Cybersight by Project Orbis International Inc. Parks-Bielschowsky Test. http://www.cybersight.org/bins/content_page.asp?cid=735-2858-4397-4781-5287-5289-5292. Accessed February 15, 2015. 

Danchaivijitr C, Kennard C. Diplopia and eye movement disorders. J Neurol Neurosurg Psychiatry. 2004;75:iv24-iv31. 

Patel SV, Mutyala S, Leske DA, Hodge DO, Holmes JM. Incidence, associations, and evaluation of sixth nerve palsy using a population-based method. Ophthalmology. 2004;111:369-375. 

Quah BL, Ling YL, Cheong PY, Balakrishnan V. A review of 5-years’ experience in the use of botulinum toxin A in the treatment of sixth cranial nerve palsy at the Singapore National Eye Centre. Singapore Med J. 1999;40:405-409. 

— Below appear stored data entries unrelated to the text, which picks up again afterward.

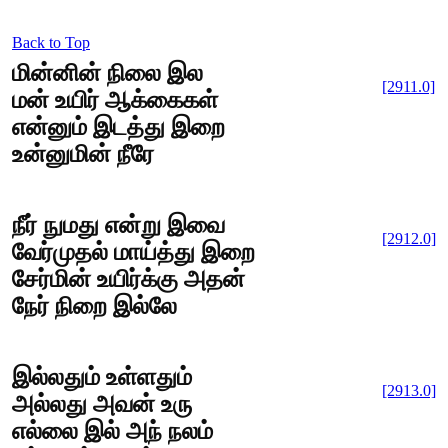
Back to Top
மின்னின் நிலை இல
[2911.0]
மன் உயிர் ஆக்கைகள்
என்னும் இடத்து இறை
உன்னுமின் நீரே
நீர் நுமது என்று இவை
[2912.0]
வேர்முதல் மாய்த்து இறை
சேர்மின் உயிர்க்கு அதன்
நேர் நிறை இல்லே
இல்லதும் உள்ளதும்
[2913.0]
அல்லது அவன் உரு
எல்லை இல் அந் நலம்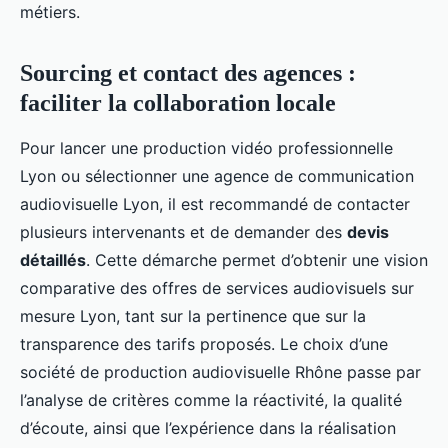
métiers.
Sourcing et contact des agences :
faciliter la collaboration locale
Pour lancer une production vidéo professionnelle
Lyon ou sélectionner une agence de communication
audiovisuelle Lyon, il est recommandé de contacter
plusieurs intervenants et de demander des
devis
détaillés
. Cette démarche permet d’obtenir une vision
comparative des offres de services audiovisuels sur
mesure Lyon, tant sur la pertinence que sur la
transparence des tarifs proposés. Le choix d’une
société de production audiovisuelle Rhône passe par
l’analyse de critères comme la réactivité, la qualité
d’écoute, ainsi que l’expérience dans la réalisation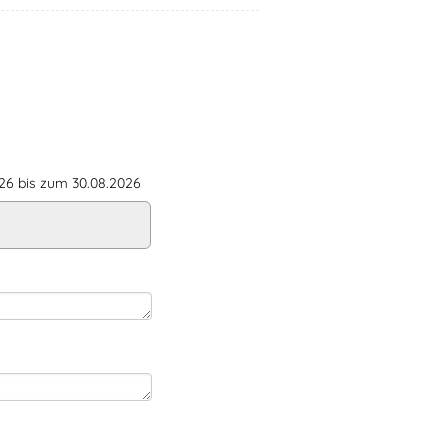
6 bis zum 30.08.2026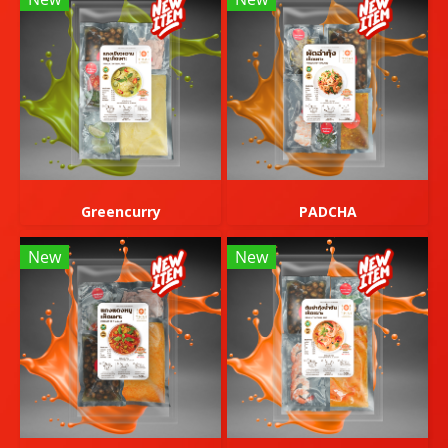
Greencurry
PADCHA
New
New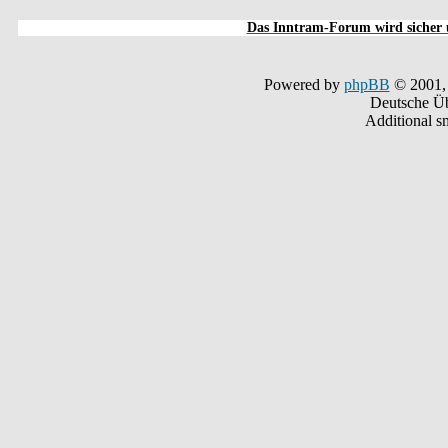
Das Inntram-Forum wird sicher u
Powered by
phpBB
© 2001,
Deutsche Ü
Additional s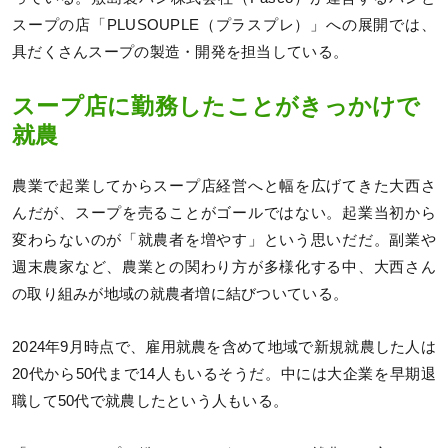
スープの店「PLUSOUPLE（プラスプレ）」への展開では、
具だくさんスープの製造・開発を担当している。
スープ店に勤務したことがきっかけで
就農
農業で起業してからスープ店経営へと幅を広げてきた大西さ
んだが、スープを売ることがゴールではない。起業当初から
変わらないのが「就農者を増やす」という思いだだ。副業や
週末農家など、農業との関わり方が多様化する中、大西さん
の取り組みが地域の就農者増に結びついている。
2024年9月時点で、雇用就農を含めて地域で新規就農した人は
20代から50代まで14人もいるそうだ。中には大企業を早期退
職して50代で就農したという人もいる。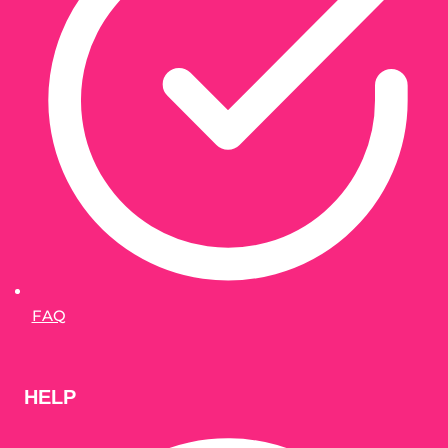
FAQ
HELP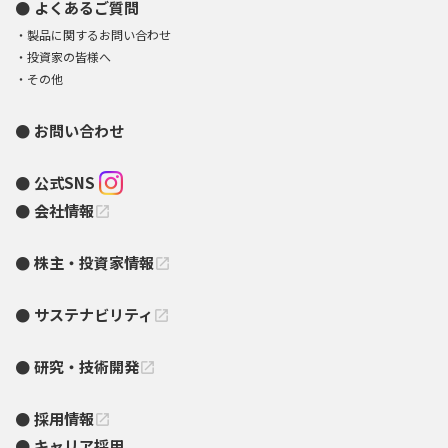
よくあるご質問
製品に関するお問い合わせ
投資家の皆様へ
その他
お問い合わせ
公式SNS
会社情報
open_in_new
株主・投資家情報
open_in_new
サステナビリティ
open_in_new
研究・技術開発
open_in_new
採用情報
open_in_new
キャリア採用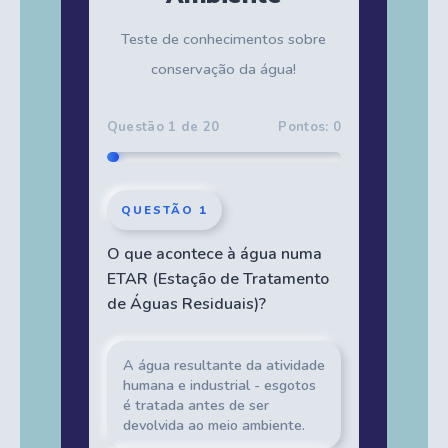
Teste de conhecimentos sobre
conservação da água!
Questão 1 de 20
Pontos: 0
QUESTÃO 1
O que acontece à água numa
ETAR (Estação de Tratamento
de Águas Residuais)?
A água resultante da atividade
humana e industrial - esgotos
é tratada antes de ser
devolvida ao meio ambiente.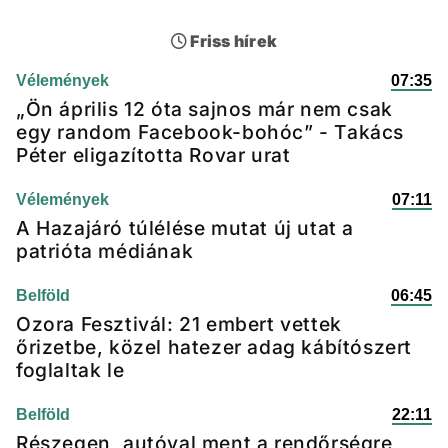
Friss hírek
Vélemények
07:35
„Ön április 12 óta sajnos már nem csak
egy random Facebook-bohóc” - Takács
Péter eligazította Rovar urat
Vélemények
07:11
A Hazajáró túlélése mutat új utat a
patrióta médiának
Belföld
06:45
Ozora Fesztivál: 21 embert vettek
őrizetbe, közel hatezer adag kábítószert
foglaltak le
Belföld
22:11
Részegen, autóval ment a rendőrségre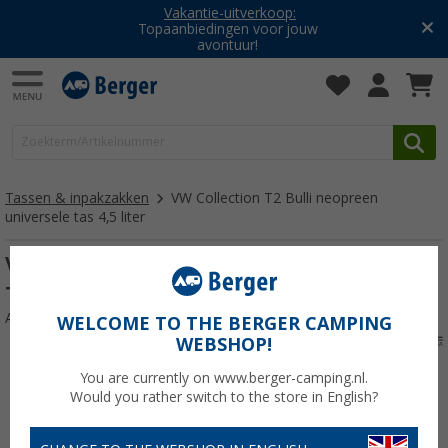
Vakantie-uitverkoop:
Topaanbiedingen voor jouw
avontuur!
Tassen & inpakzakken
VW Collection T2 Bulli neopreen
universele tas 4,5 liter
VW Collectie T2 Bulli Neopreen Universele
Tas 4,5 Liter Groen
Artikelnr: 353940
WELCOME TO THE BERGER CAMPING
WEBSHOP!
You are currently on www.berger-camping.nl.
Would you rather switch to the store in English?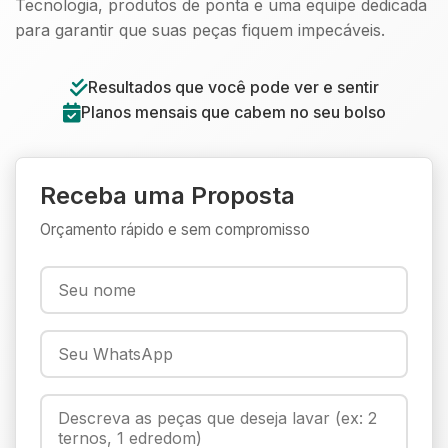
Tecnologia, produtos de ponta e uma equipe dedicada
para garantir que suas peças fiquem impecáveis.
Resultados que você pode ver e sentir
Planos mensais que cabem no seu bolso
Receba uma Proposta
Orçamento rápido e sem compromisso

Savino PJ. Diplopia and sixth nerve palsies. Semin Neurol. 1986;6:142-146. 

Tamhankar MA, Biousse V, Ying GS, et al. Isolated third, fourth, and sixth cranial nerve palsies from presumed microvascular versus other causes: a prospective study. Ophthalmology. 2013;120(11): 2264-2269. 

Wilson-Pauwels L, Akesson EJ, Stewart PA. Cranial nerve VI: abducens nerve. In: Cranial Nerves: Anatomy and Clinical Comments. Philadelphia, PA: B.C. Decker; 1988:71-79.